Ne respectant pas ses promesses à l'égard des chrétiens, en 1860, le sultan exerce sur les maronites libanais une sanglante répression. Pour Napoléon III, c'est une provocation. Un corps expéditionnaire s'embarque pour le pays du Cèdre. Il le quitte un an plus tard en 1861 après avoir obtenu d'Istanbul un statut spécial, avec notamment la désignation d'un gouverneur chrétien pour la «province autonome du Mont-Liban».

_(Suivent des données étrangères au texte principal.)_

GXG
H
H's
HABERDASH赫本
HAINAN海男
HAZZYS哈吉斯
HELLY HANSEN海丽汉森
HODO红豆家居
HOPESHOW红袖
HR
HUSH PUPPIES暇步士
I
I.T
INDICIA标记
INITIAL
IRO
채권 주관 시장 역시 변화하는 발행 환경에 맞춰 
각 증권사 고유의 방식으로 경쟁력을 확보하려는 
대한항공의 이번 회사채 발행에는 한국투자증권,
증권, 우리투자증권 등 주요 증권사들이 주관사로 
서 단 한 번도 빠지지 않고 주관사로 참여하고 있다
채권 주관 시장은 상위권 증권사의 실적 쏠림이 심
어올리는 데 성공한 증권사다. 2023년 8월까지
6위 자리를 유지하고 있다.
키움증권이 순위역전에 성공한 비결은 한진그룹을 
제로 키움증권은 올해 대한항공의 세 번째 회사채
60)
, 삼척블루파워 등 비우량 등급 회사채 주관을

Laïque, la IIIe République garde le cap. Le Quai d'Orsay négocie pied à pied pour obtenir de la Sublime-Porte un statut officiel des établissements latins. Dans une lettre du 20 juillet 1898, Léon XIII rend hommage à la «mission à part confiée par la providence à la France, noble mission qui a été consacrée non seulement par une pratique séculaire, mais aussi par les traités internationaux». Les accords de Mytilène en 1901 et de Constantinople en 1913 couronnent ces efforts. Une institution aussi prestigieuse que l'École biblique française de Jérusalem y gagne la reconnaissance officielle qui aujourd'hui encore lui sert de base légale.

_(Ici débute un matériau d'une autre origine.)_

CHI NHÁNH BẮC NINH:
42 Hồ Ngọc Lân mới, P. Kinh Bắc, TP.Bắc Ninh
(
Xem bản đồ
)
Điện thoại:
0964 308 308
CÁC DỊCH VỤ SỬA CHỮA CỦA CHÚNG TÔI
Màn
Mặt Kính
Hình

La guerre de 1914 ne met pas un terme à ce tropisme oriental. Lorsqu'elle accepte le mandat au Levant qui lui est confié par la SDN au traité de Sèvres en 1921, l'une des principales préoccupations de la France est d'assurer l'autonomie du Liban, fief des chrétiens maronites. Le départ des Français en 1946, distend naturellement les liens noués. Mais ils ne disparaissent pas. Bombardé dans le palais présidentiel de Baabda en 1989, c'est encore vers la France que se tourne le général Aoun pour réclamer une intervention militaire. Et c'est en France qu'il trouve refuge pour son exil.
C'est dire combien dans l'Orient compliqué, le passé commande à la France une vigilance particulière. Face à la tragédie des chrétiens d'Irak, il impose qu'elle se montre à la hauteur de sa vocation singulière.